▶ **WHAT THE TASK REQUIRES**
The required result is a copy of each line below in which "sounded" appears.
** MATERIAL TO PROCESS follows **
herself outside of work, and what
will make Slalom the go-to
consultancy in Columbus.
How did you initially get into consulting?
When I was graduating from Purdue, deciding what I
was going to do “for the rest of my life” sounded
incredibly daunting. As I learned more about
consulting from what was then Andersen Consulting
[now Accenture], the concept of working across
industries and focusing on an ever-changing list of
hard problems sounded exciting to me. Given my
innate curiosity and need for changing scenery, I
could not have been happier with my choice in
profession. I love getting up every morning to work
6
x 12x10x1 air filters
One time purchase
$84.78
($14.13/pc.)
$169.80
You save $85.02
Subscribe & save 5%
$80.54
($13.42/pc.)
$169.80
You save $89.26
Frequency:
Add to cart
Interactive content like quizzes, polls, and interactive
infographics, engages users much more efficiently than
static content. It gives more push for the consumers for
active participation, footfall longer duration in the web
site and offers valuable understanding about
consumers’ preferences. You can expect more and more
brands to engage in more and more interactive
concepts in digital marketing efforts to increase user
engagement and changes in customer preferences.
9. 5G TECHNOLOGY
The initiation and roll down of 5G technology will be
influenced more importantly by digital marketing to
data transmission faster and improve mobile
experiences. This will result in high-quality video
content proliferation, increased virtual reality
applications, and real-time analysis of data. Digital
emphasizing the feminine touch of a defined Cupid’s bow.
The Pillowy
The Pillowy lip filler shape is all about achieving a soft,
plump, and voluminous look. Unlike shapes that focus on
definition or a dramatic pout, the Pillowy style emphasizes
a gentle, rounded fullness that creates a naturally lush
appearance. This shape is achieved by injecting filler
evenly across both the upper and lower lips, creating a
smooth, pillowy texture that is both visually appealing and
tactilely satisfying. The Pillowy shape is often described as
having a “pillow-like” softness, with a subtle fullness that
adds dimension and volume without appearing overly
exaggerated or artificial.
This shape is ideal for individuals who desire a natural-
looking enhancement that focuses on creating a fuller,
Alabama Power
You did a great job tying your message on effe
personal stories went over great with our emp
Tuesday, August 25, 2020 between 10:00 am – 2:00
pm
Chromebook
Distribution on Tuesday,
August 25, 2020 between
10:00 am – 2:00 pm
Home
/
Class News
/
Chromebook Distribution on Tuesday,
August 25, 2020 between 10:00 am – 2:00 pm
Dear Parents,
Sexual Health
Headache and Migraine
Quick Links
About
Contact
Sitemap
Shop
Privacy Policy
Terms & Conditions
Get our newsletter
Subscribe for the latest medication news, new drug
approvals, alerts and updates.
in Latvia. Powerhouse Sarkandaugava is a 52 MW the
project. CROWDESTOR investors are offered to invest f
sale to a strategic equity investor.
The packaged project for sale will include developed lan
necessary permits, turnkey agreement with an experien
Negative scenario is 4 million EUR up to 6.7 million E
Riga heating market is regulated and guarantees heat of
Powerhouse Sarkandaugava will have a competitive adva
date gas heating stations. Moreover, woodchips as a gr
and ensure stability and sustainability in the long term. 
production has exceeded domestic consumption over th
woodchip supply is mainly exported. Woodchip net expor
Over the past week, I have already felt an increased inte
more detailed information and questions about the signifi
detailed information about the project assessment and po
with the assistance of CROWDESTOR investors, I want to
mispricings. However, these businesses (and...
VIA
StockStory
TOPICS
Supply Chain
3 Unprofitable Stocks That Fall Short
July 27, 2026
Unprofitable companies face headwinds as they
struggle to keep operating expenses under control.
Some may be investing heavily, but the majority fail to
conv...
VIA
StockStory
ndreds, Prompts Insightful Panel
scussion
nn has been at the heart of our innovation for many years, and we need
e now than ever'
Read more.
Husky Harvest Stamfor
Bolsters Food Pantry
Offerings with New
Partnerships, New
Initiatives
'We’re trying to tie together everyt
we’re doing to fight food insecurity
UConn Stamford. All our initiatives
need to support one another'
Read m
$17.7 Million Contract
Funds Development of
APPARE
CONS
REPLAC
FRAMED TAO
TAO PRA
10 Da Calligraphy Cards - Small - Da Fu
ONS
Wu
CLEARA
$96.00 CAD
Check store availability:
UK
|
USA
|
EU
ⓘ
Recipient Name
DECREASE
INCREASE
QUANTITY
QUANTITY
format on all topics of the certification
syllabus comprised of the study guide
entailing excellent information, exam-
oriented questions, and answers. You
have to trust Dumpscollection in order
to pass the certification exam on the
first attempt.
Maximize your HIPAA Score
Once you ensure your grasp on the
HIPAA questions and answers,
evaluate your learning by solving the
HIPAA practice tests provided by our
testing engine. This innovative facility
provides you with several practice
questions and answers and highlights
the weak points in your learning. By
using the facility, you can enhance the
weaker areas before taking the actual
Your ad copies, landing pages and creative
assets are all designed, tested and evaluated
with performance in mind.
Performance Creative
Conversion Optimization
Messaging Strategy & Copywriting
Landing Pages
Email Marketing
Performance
** End of MATERIAL TO PROCESS **
▶ **TASK ANSWER**
was going to do “for the rest of my life” sounded
hard problems sounded exciting to me. Given my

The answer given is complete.